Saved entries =
○ ○ ○ ○ ○

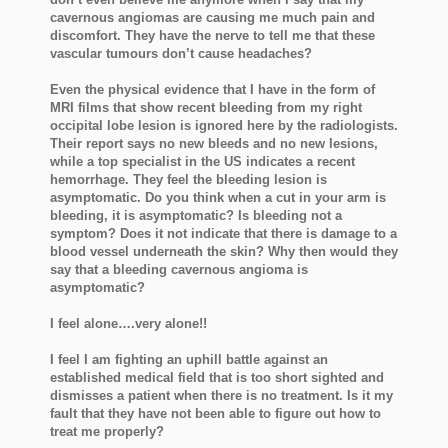
cavernous angiomas are causing me much pain and
discomfort. They have the nerve to tell me that these
vascular tumours don’t cause headaches?
Even the physical evidence that I have in the form of
MRI films that show recent bleeding from my right
occipital lobe lesion is ignored here by the radiologists.
Their report says no new bleeds and no new lesions,
while a top specialist in the US indicates a recent
hemorrhage. They feel the bleeding lesion is
asymptomatic. Do you think when a cut in your arm is
bleeding, it is asymptomatic? Is bleeding not a
symptom? Does it not indicate that there is damage to a
blood vessel underneath the skin? Why then would they
say that a bleeding cavernous angioma is
asymptomatic?
I feel alone….very alone!!
I feel I am fighting an uphill battle against an
established medical field that is too short sighted and
dismisses a patient when there is no treatment. Is it my
fault that they have not been able to figure out how to
treat me properly?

○ ○ ○ ○ ○

EXERCISE PROMPT = Leave the pictures behind and repeat each entry exactly.

RESULT OF THE EXERCISE =
cavernous angiomas are causing me much pain and
discomfort. They have the nerve to tell me that these
vascular tumours don’t cause headaches?
Even the physical evidence that I have in the form of
MRI films that show recent bleeding from my right
occipital lobe lesion is ignored here by the radiologists.
Their report says no new bleeds and no new lesions,
while a top specialist in the US indicates a recent
hemorrhage. They feel the bleeding lesion is
asymptomatic. Do you think when a cut in your arm is
bleeding, it is asymptomatic? Is bleeding not a
symptom? Does it not indicate that there is damage to a
blood vessel underneath the skin? Why then would they
say that a bleeding cavernous angioma is
asymptomatic?
I feel alone….very alone!!
I feel I am fighting an uphill battle against an
established medical field that is too short sighted and
dismisses a patient when there is no treatment. Is it my
fault that they have not been able to figure out how to
treat me properly?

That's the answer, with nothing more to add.